At the sentencing hearing, the court noted evidence of Swafford's involvement in multiple conspiracies, as highlighted by testimony from various witnesses. The court determined that Swafford knowingly supplied iodine for methamphetamine production, satisfying the foreseeability requirement. Evidence indicated Swafford purchased excessive amounts of iodine—far beyond legitimate needs—and sold it exclusively for cash to known methamphetamine producers.

Testimony from methamphetamine cook Brian Storey illustrated the ongoing relationship between him and Swafford, where large cash transactions for iodine occurred discreetly. The court also noted instances of Swafford taking precautions to avoid detection while selling iodine. Despite Swafford's claims that the sentencing guidelines unfairly punished him for an uncharged manufacturing offense, the guidelines apply based on specific acts rather than strict criminal liability. The district court’s findings were supported by the evidence and were not clearly erroneous, justifying the application of the cross-reference in sentencing.

Cross references and relevant conduct guidelines apply to any jointly undertaken criminal activity, regardless of whether a conspiracy charge is present, as per § 1B1.3(a)(1)(B). Even if the jury had acquitted Swafford of conspiracy to manufacture methamphetamine, the district court could still consider that conduct if supported by evidence. The court retains discretion in sentencing as long as the sentence stays below the statutory maximum, which, in Swafford's case, is 190 years based on nineteen counts of violating § 841(c), each with a maximum of 10 years. Swafford’s 360-month sentence is well within this limit, and stacking sentences does not infringe upon Sixth Amendment rights. 

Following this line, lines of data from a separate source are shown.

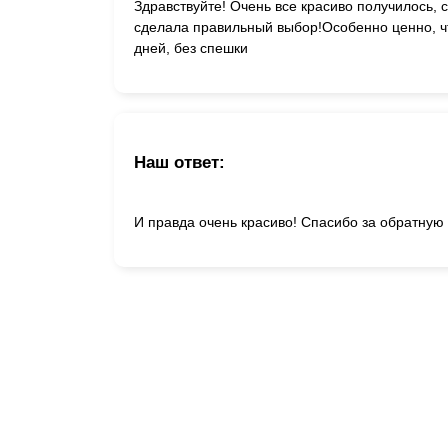
Здравствуйте! Очень все красиво получилось, 
сделала правильный выбор!Особенно ценно, чт
дней, без спешки
Наш ответ:
И правда очень красиво! Спасибо за обратную 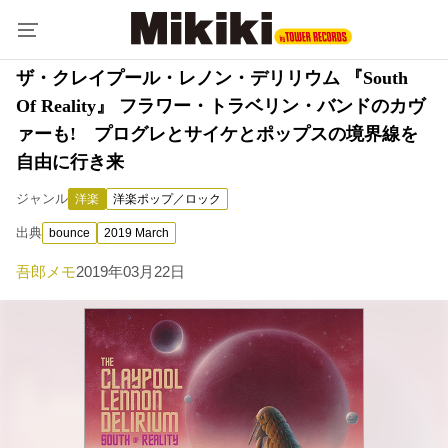
ザ・クレイプール・レノン・デリリウム 『South
Of Reality』 フラワー・トラベリン・バンドのカヴ
ァーも! プログレとサイケとポップスの境界線を
自由に行き来
ジャンル
洋楽
洋楽ポップ／ロック
出典
bounce
2019 March
吾郎メモ
2019年03月22日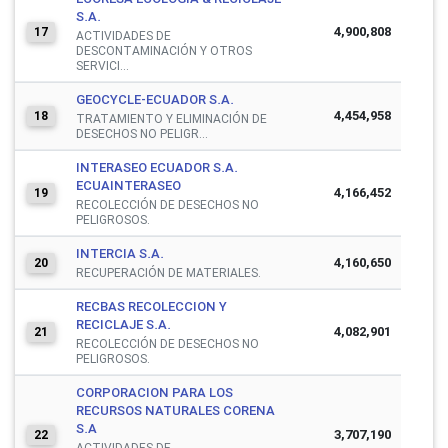
S.A.
4,900,808
17
ACTIVIDADES DE
DESCONTAMINACIÓN Y OTROS
SERVICI...
GEOCYCLE-ECUADOR S.A.
4,454,958
18
TRATAMIENTO Y ELIMINACIÓN DE
DESECHOS NO PELIGR...
INTERASEO ECUADOR S.A.
ECUAINTERASEO
4,166,452
19
RECOLECCIÓN DE DESECHOS NO
PELIGROSOS.
INTERCIA S.A.
4,160,650
20
RECUPERACIÓN DE MATERIALES.
RECBAS RECOLECCION Y
RECICLAJE S.A.
4,082,901
21
RECOLECCIÓN DE DESECHOS NO
PELIGROSOS.
CORPORACION PARA LOS
RECURSOS NATURALES CORENA
S.A
3,707,190
22
ACTIVIDADES DE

Swafford argues that Congress intended to differentiate penalties for the distribution of methamphetamine precursors from those for manufacturing it, suggesting that cross-references should not apply to individuals merely selling large amounts of precursor chemicals. However, the language of the § 2D1.11 cross reference indicates that any involvement in methamphetamine manufacture triggers its application, including sales of precursors like iodine. Swafford's concern that this interpretation makes § 2D1.11 redundant is unfounded, as the guideline applies to a broader range of offenses beyond just § 841(c), serving a significant function by distinguishing levels of involvement in manufacturing. 

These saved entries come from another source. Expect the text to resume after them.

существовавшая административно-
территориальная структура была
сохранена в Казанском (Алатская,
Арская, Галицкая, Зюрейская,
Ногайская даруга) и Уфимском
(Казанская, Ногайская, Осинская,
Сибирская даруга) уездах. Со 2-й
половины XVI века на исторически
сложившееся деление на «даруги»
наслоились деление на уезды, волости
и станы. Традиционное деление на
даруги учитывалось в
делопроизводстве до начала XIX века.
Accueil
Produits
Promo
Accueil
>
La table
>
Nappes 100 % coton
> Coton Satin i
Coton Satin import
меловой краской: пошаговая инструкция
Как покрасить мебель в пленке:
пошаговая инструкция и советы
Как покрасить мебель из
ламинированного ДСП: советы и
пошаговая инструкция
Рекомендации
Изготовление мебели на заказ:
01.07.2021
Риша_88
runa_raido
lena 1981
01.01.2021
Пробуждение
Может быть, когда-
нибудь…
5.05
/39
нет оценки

Swafford asserts that reasonable knowledge of the intended use of chemicals does not equate to involvement in manufacturing. The case of United States v. Voss, which addressed sentencing for listed-chemical offenses, is distinguished from Swafford's situation, as it involved outdated guidelines and did not reflect current interpretations. Voss conflicts with decisions from multiple circuits, reinforcing the legitimacy of using the cross reference in Swafford's case.

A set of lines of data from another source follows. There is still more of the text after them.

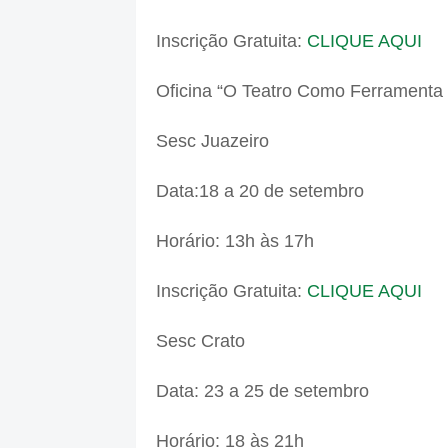
Inscrição Gratuita:
CLIQUE AQUI
Oficina “O Teatro Como Ferramenta
Sesc Juazeiro
Data:18 a 20 de setembro
Horário: 13h às 17h
Inscrição Gratuita:
CLIQUE AQUI
Sesc Crato
Data: 23 a 25 de setembro
Horário: 18 às 21h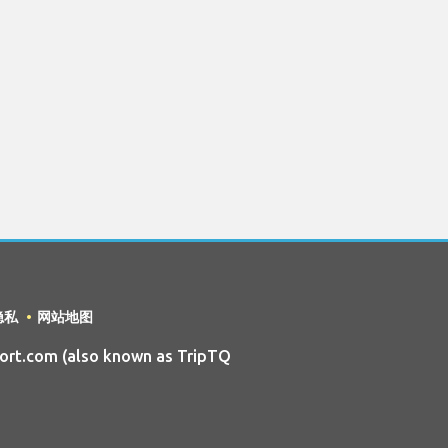
隐私
网站地图
ort.com (also known as TripTQ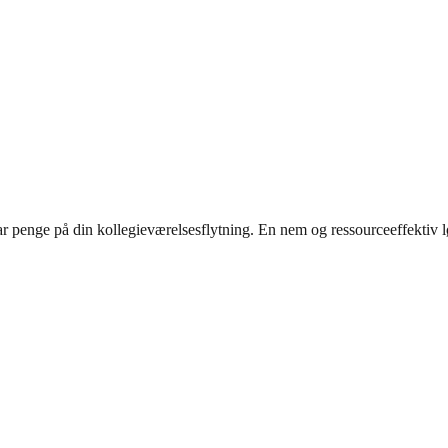
ar penge på din kollegieværelsesflytning. En nem og ressourceeffektiv l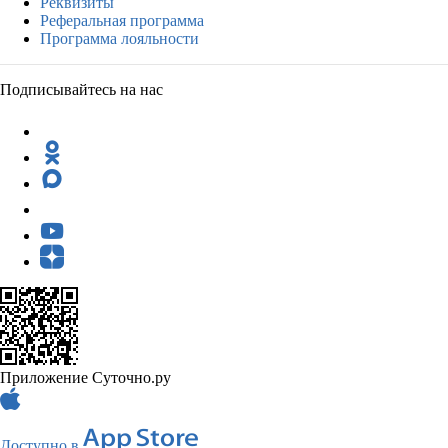
Реквизиты
Реферальная программа
Программа лояльности
Подписывайтесь на нас
Приложение Суточно.ру
Доступно в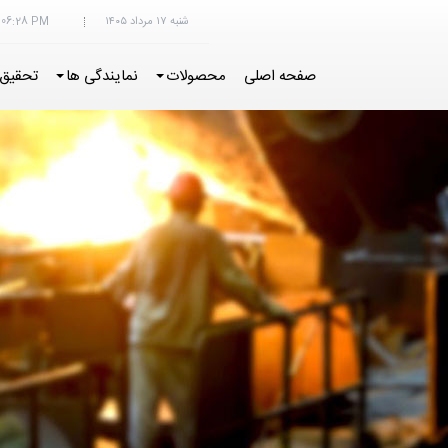
شنبه ۱۷ مرداد ۱۴۰۵
:06:30 PM
صفحه اصلی
محصولات
نمایندگی ها
تحقیق 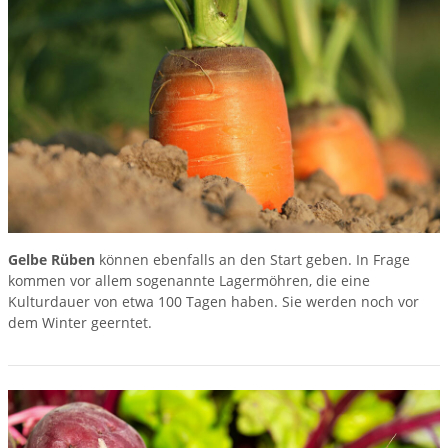
Gelbe Rüben
können ebenfalls an den Start geben. In Frage
kommen vor allem sogenannte Lagermöhren, die eine
Kulturdauer von etwa 100 Tagen haben. Sie werden noch vor
dem Winter geerntet.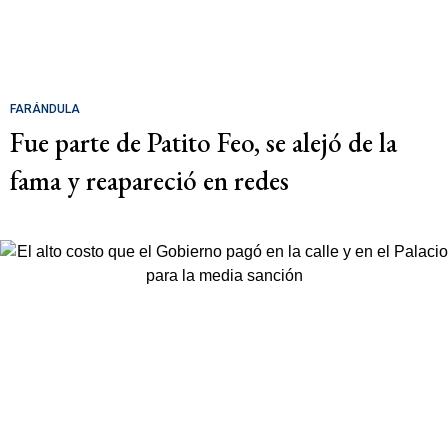
FARÁNDULA
Fue parte de Patito Feo, se alejó de la
fama y reapareció en redes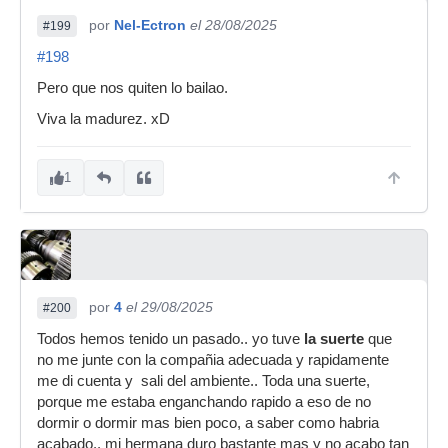
por
Nel-Ectron
el 28/08/2025
#199
#198
Pero que nos quiten lo bailao.
Viva la madurez. xD
1
por
4
el 29/08/2025
#200
Todos hemos tenido un pasado.. yo tuve
la suerte
que
no me junte con la compañia adecuada y rapidamente
me di cuenta y sali del ambiente.. Toda una suerte,
porque me estaba enganchando rapido a eso de no
dormir o dormir mas bien poco, a saber como habria
acabado.. mi hermana duro bastante mas y no acabo tan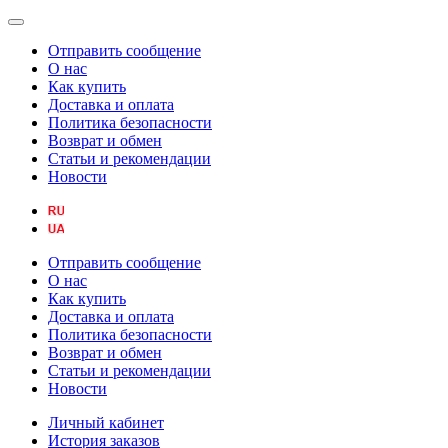
Отправить сообщение
О нас
Как купить
Доставка и оплата
Политика безопасности
Возврат и обмен
Статьи и рекомендации
Новости
Отправить сообщение
О нас
Как купить
Доставка и оплата
Политика безопасности
Возврат и обмен
Статьи и рекомендации
Новости
Личный кабинет
История заказов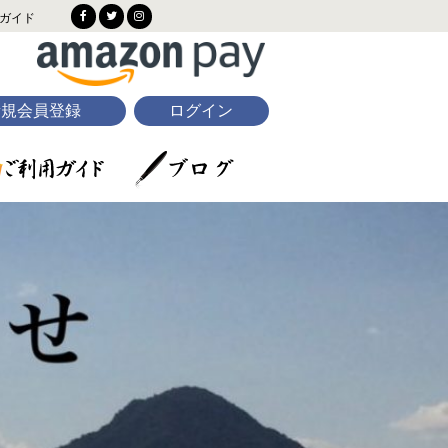
ガイド
新規会員登録
ログイン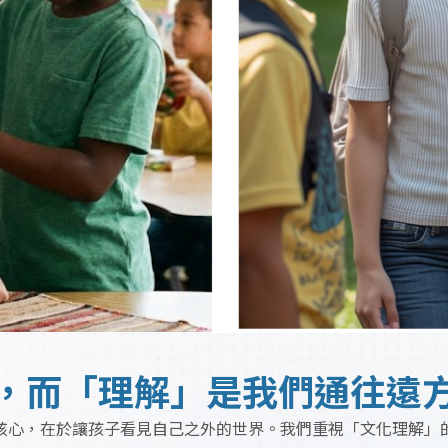
，而「理解」是我們通往遠
核心，在於讓孩子看見自己之外的世界。我們重視「文化理解」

Voss acknowledged that § 2D1.11 resolves prior ambiguities in sentencing, meaning Voss no longer applies in the Tenth Circuit, as confirmed in United States v. Wagner. The rule of lenity does not assist Swafford since it applies only in cases of significant ambiguity in the guidelines, which is not present regarding cross references in this instance. The district court’s failure to apply the cross reference during the initial sentencing does not affect the outcome, as the remand allowed for a reassessment of the guidelines range without restrictions. The conspiracy conviction necessitated the use of § 2D1.1, preventing the application of the cross reference due to potential double counting. Swafford's challenge to the reasonableness of his sentence, based on avoiding disparities among similarly situated defendants, is unconventional since within-guidelines sentences are designed to reduce such disparities. A below-guidelines sentence, which Swafford seeks, is more likely to introduce disparities rather than mitigate them. Thus, the request for a below-guidelines sentence should not be based on § 3553(a)(6). The court ultimately affirms the sentence.